▶ **DESCRIPTION OF THE TASK**: Keep each line of the material that includes "tube", and leave out the rest.

▶ **MATERIAL SUPPLIED**:
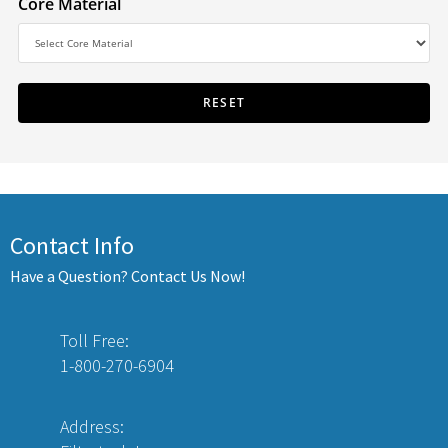
Core Material
Contact Info
Have a Question? Contact Us Now!
Toll Free:
1-800-270-6904
Address:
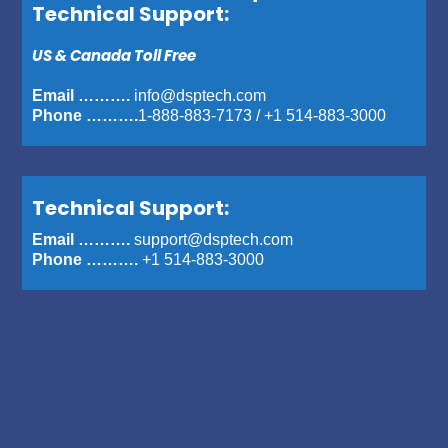
Technical Support:
US & Canada Toll Free
Email ……….
info@dsptech.com
Phone ……….
1-888-883-7173
/
+1 514-883-3000
Technical Support:
Email ……….
support@dsptech.com
Phone ……….
+1 514-883-3000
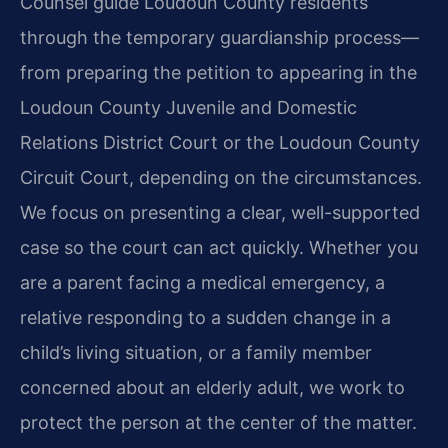
Counsel guide Loudoun County residents
through the temporary guardianship process—
from preparing the petition to appearing in the
Loudoun County Juvenile and Domestic
Relations District Court or the Loudoun County
Circuit Court, depending on the circumstances.
We focus on presenting a clear, well-supported
case so the court can act quickly. Whether you
are a parent facing a medical emergency, a
relative responding to a sudden change in a
child’s living situation, or a family member
concerned about an elderly adult, we work to
protect the person at the center of the matter.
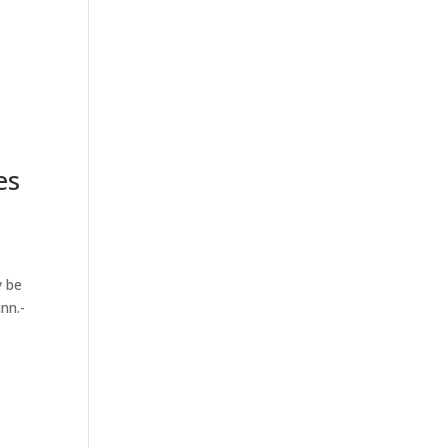
es
y be
nn.-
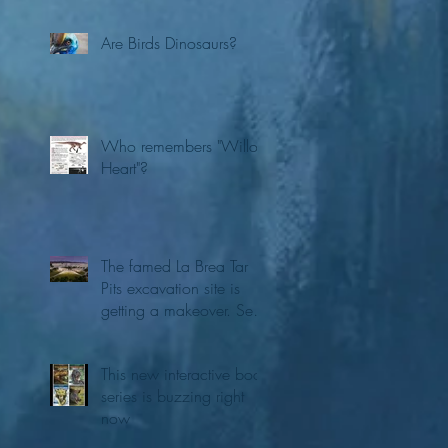
Are Birds Dinosaurs?
Who remembers "Willo's
Heart"?
The famed La Brea Tar
Pits excavation site is
getting a makeover. See
the first concepts
This new interactive book
series is buzzing right
now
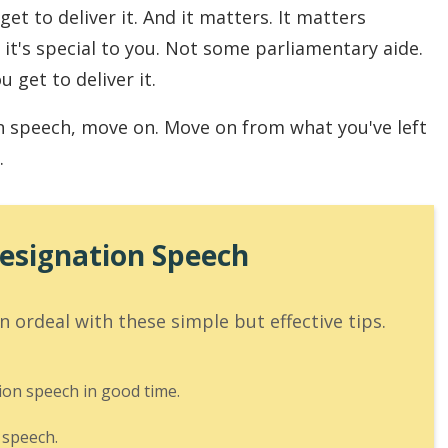
et to deliver it. And it matters. It matters
 it's special to you. Not some parliamentary aide.
u get to deliver it.
n speech, move on. Move on from what you've left
.
Resignation Speech
 ordeal with these simple but effective tips.
ion speech in good time.
 speech.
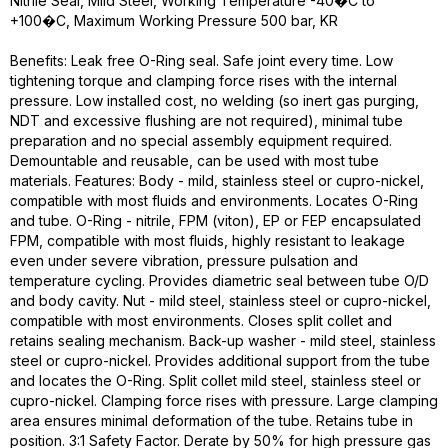
Nitrile Seal, Mild Steel, Working Temperature -40�C to
+100�C, Maximum Working Pressure 500 bar, KR
Benefits: Leak free O-Ring seal. Safe joint every time. Low
tightening torque and clamping force rises with the internal
pressure. Low installed cost, no welding (so inert gas purging,
NDT and excessive flushing are not required), minimal tube
preparation and no special assembly equipment required.
Demountable and reusable, can be used with most tube
materials. Features: Body - mild, stainless steel or cupro-nickel,
compatible with most fluids and environments. Locates O-Ring
and tube. O-Ring - nitrile, FPM (viton), EP or FEP encapsulated
FPM, compatible with most fluids, highly resistant to leakage
even under severe vibration, pressure pulsation and
temperature cycling. Provides diametric seal between tube O/D
and body cavity. Nut - mild steel, stainless steel or cupro-nickel,
compatible with most environments. Closes split collet and
retains sealing mechanism. Back-up washer - mild steel, stainless
steel or cupro-nickel. Provides additional support from the tube
and locates the O-Ring. Split collet mild steel, stainless steel or
cupro-nickel. Clamping force rises with pressure. Large clamping
area ensures minimal deformation of the tube. Retains tube in
position. 3:1 Safety Factor. Derate by 50% for high pressure gas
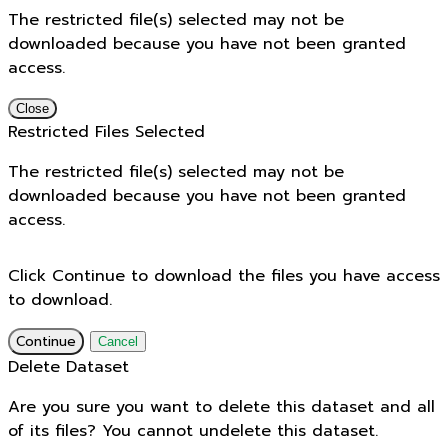
The restricted file(s) selected may not be
downloaded because you have not been granted
access.
Close
Restricted Files Selected
The restricted file(s) selected may not be
downloaded because you have not been granted
access.
Click Continue to download the files you have access
to download.
Continue
Cancel
Delete Dataset
Are you sure you want to delete this dataset and all
of its files? You cannot undelete this dataset.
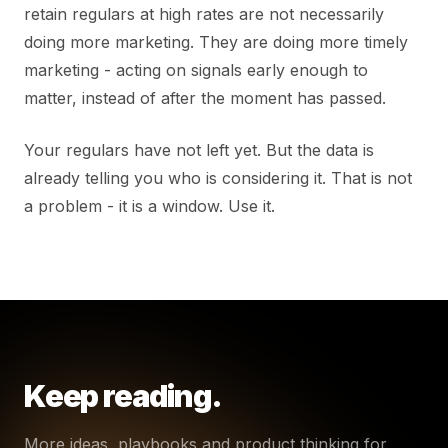
retain regulars at high rates are not necessarily
doing more marketing. They are doing more timely
marketing - acting on signals early enough to
matter, instead of after the moment has passed.
Your regulars have not left yet. But the data is
already telling you who is considering it. That is not
a problem - it is a window. Use it.
Keep reading.
More ideas, playbooks and product thinking for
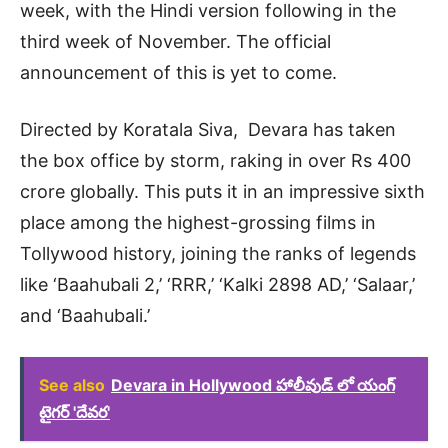
week, with the Hindi version following in the
third week of November. The official
announcement of this is yet to come.
Directed by Koratala Siva, Devara has taken
the box office by storm, raking in over Rs 400
crore globally. This puts it in an impressive sixth
place among the highest-grossing films in
Tollywood history, joining the ranks of legends
like ‘Baahubali 2,’ ‘RRR,’ ‘Kalki 2898 AD,’ ‘Salaar,’
and ‘Baahubali.’
See also
Devara in Hollywood హాలీవుడ్ లో యంగ్
టైగర్ 'దేవర'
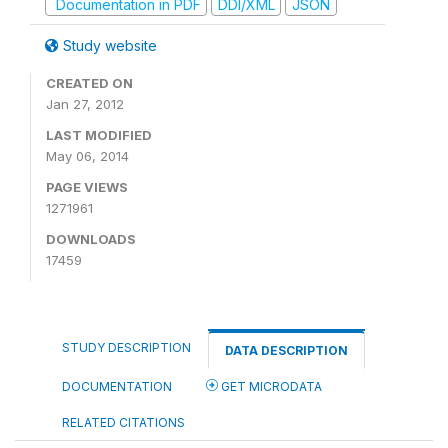
Documentation in PDF
DDI/XML
JSON
Study website
CREATED ON
Jan 27, 2012
LAST MODIFIED
May 06, 2014
PAGE VIEWS
1271961
DOWNLOADS
17459
STUDY DESCRIPTION
DATA DESCRIPTION
DOCUMENTATION
GET MICRODATA
RELATED CITATIONS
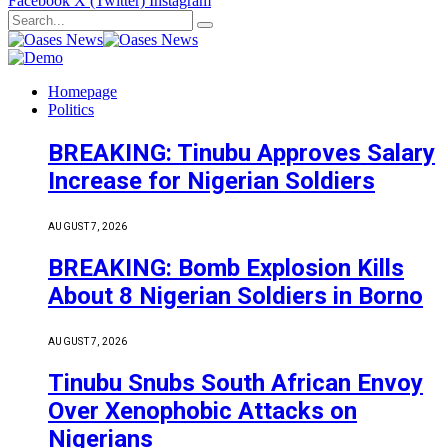
Facebook
X (Twitter)
Instagram
Homepage
Politics
BREAKING: Tinubu Approves Salary
Increase for Nigerian Soldiers
AUGUST 7, 2026
BREAKING: Bomb Explosion Kills
About 8 Nigerian Soldiers in Borno
AUGUST 7, 2026
Tinubu Snubs South African Envoy
Over Xenophobic Attacks on
Nigerians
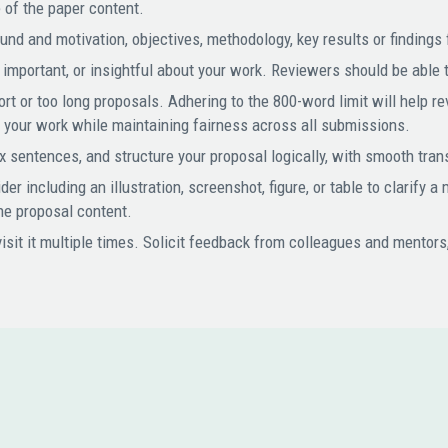
 of the paper content.
nd and motivation, objectives, methodology, key results or findings 
mportant, or insightful about your work. Reviewers should be able to
rt or too long proposals. Adhering to the 800-word limit will help 
f your work while maintaining fairness across all submissions.
 sentences, and structure your proposal logically, with smooth tra
r including an illustration, screenshot, figure, or table to clarify a
the proposal content.
isit it multiple times. Solicit feedback from colleagues and mentors
N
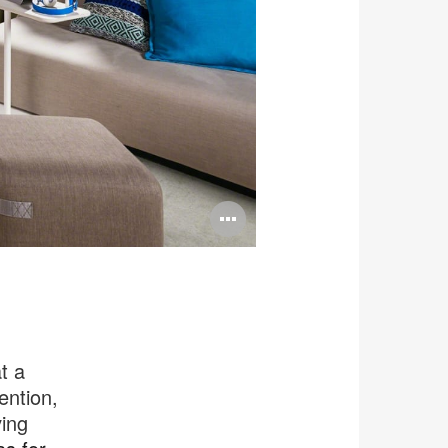
Open
image
tooltip
t a
ention,
ing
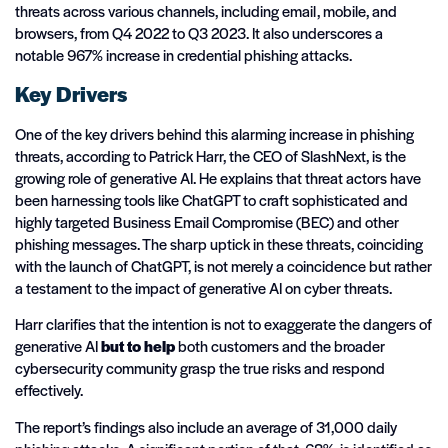
threats across various channels, including email, mobile, and
browsers, from Q4 2022 to Q3 2023. It also underscores a
notable 967% increase in credential phishing attacks.
Key Drivers
One of the key drivers behind this alarming increase in phishing
threats, according to Patrick Harr, the CEO of SlashNext, is the
growing role of generative AI. He explains that threat actors have
been harnessing tools like ChatGPT to craft sophisticated and
highly targeted Business Email Compromise (BEC) and other
phishing messages. The sharp uptick in these threats, coinciding
with the launch of ChatGPT, is not merely a coincidence but rather
a testament to the impact of generative AI on cyber threats.
Harr clarifies that the intention is not to exaggerate the dangers of
generative AI
but to help
both customers and the broader
cybersecurity community grasp the true risks and respond
effectively.
The report’s findings also include an average of 31,000 daily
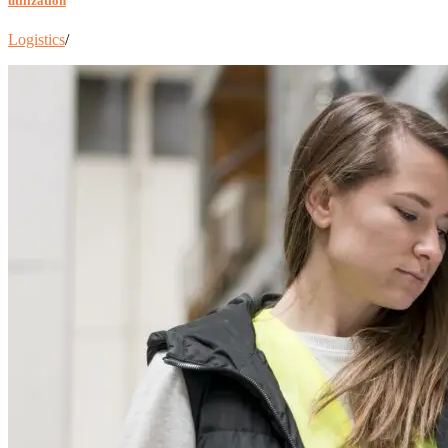
utilization
Logistics
/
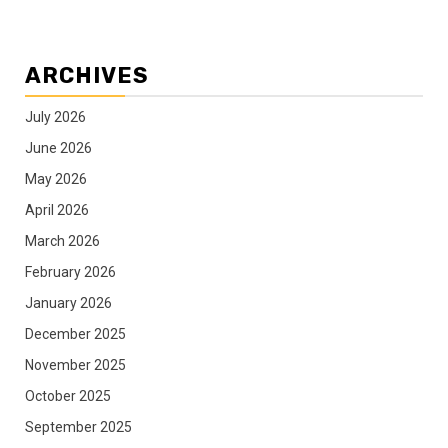
ARCHIVES
July 2026
June 2026
May 2026
April 2026
March 2026
February 2026
January 2026
December 2025
November 2025
October 2025
September 2025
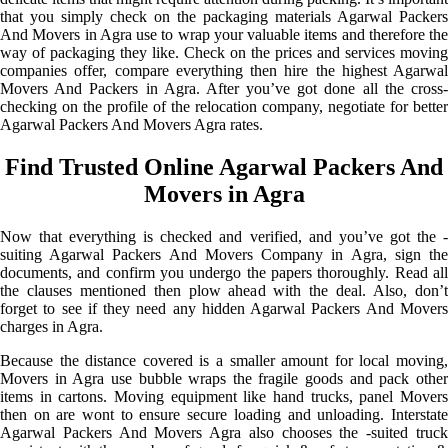
that you simply check on the packaging materials Agarwal Packers
And Movers in Agra use to wrap your valuable items and therefore the
way of packaging they like. Check on the prices and services moving
companies offer, compare everything then hire the highest Agarwal
Movers And Packers in Agra. After you’ve got done all the cross-
checking on the profile of the relocation company, negotiate for better
Agarwal Packers And Movers Agra rates.
Find Trusted Online Agarwal Packers And
Movers in Agra
Now that everything is checked and verified, and you’ve got the -
suiting Agarwal Packers And Movers Company in Agra, sign the
documents, and confirm you undergo the papers thoroughly. Read all
the clauses mentioned then plow ahead with the deal. Also, don’t
forget to see if they need any hidden Agarwal Packers And Movers
charges in Agra.
Because the distance covered is a smaller amount for local moving,
Movers in Agra use bubble wraps the fragile goods and pack other
items in cartons. Moving equipment like hand trucks, panel Movers
then on are wont to ensure secure loading and unloading. Interstate
Agarwal Packers And Movers Agra also chooses the -suited truck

▶ **RESULT OF THE EXERCISE**:
NDT and excessive flushing are not required), minimal tube
Demountable and reusable, can be used with most tube
and tube. O-Ring - nitrile, FPM (viton), EP or FEP encapsulated
temperature cycling. Provides diametric seal between tube O/D
steel or cupro-nickel. Provides additional support from the tube
area ensures minimal deformation of the tube. Retains tube in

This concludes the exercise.